Fast forward a decade, and the venture now counts more than 15,000 graduates, works with 600-plus partner-companies, and operates in 10 cities in Europe and the Americas. It’s raised more than $20 million from investors and employs some 190 people, including about a dozen in Miami, where it keeps its U.S. headquarters. Business is booming, partly because more students are turning to online training and more tech companies are footing the bill for education tailored to their needs, Quiñones says.

In South Florida, the venture has made a splash by teaming with eMerge Americas, the group promoting Miami as a tech hub, to create a $200,000 scholarship fund for students in courses given at the Miami Marlins baseball stadium. Scholarships cover up to $6,500 for Ironhack bootcamps that typically require 10 weeks of fulltime study in such fields as web development, UX/UI design, and data analysis. “For most of our graduates, it’s their first job in tech,” says co-CEO Quiñones.

The success is especially remarkable because the co-founders, who met while pursuing their master’s degrees in business administration at the University of Pennsylvania’s Wharton school, never worked in education before. Manrique, who hails from Madrid, trained as a civil engineer and long aimed to start his own business. Quiñones, the son of educators from Puerto Rico, studied political science at Harvard and then worked in investment banking. The two learned by doing, with help from the tech community.

Quiñones was the one to see Miami as a strategic hub. He’d visited the city when he was young, and after a decade in the U.S. northeast, yearned for a climate and culture more like his Caribbean homeland. In 2014, he visited and began meeting Miami’s tech advocates, including Manny Medina of eMerge and Brian Breslin of Refresh, and recalls conversations about the need for talent and builders.

“I thought: ‘Why not use Miami as the launchpad for the Americans?’” Quiñones says. In early 2015, he set up in the Pipeline co-working space in Brickell to start Ironhack east of the Atlantic.

Doing business in Miami has been far different than Spain, he says. In Madrid and Barcelona, the team had to spend time explaining the merits of tech training instead of more traditional education. Many people in Spain were not familiar with bootcamps. In the U.S., where bootcamps are common, the focus instead has been on what makes Ironhack different: the curriculum, methodology, and job placement opportunities, requiring the team to develop “a very sharp value proposition,” says Quiñones. “The U.S. market is, without question, the biggest prize in terms of opportunities, but it’s also the most challenging, with the most competition.”
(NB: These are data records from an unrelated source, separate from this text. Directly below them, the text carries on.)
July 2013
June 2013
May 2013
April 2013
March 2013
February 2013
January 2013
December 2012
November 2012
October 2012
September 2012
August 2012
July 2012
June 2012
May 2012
Costs in the U.S. are also significantly higher, from salaries to rents and outlays for lawyers in a nation known for litigation. “In Spain, a lot of business is done on personal relationships and trust. In the U.S., everything needs to be properly documented. You need excellent and specialized legal counsel” from the start, because rivals use the law in their business strategy, sometimes threatening legal action to ward off competitors, Quiñones says.

Since the COVID pandemic, operations have changed on both sides of the Atlantic to feature online classes. Now, at least half of Ironhack’s students study remotely, and Quiñones hopes that soon most tuition will come not from students but from the companies contracting Ironhack to train the staff they need. With custom education, there’s no mismatch for jobs.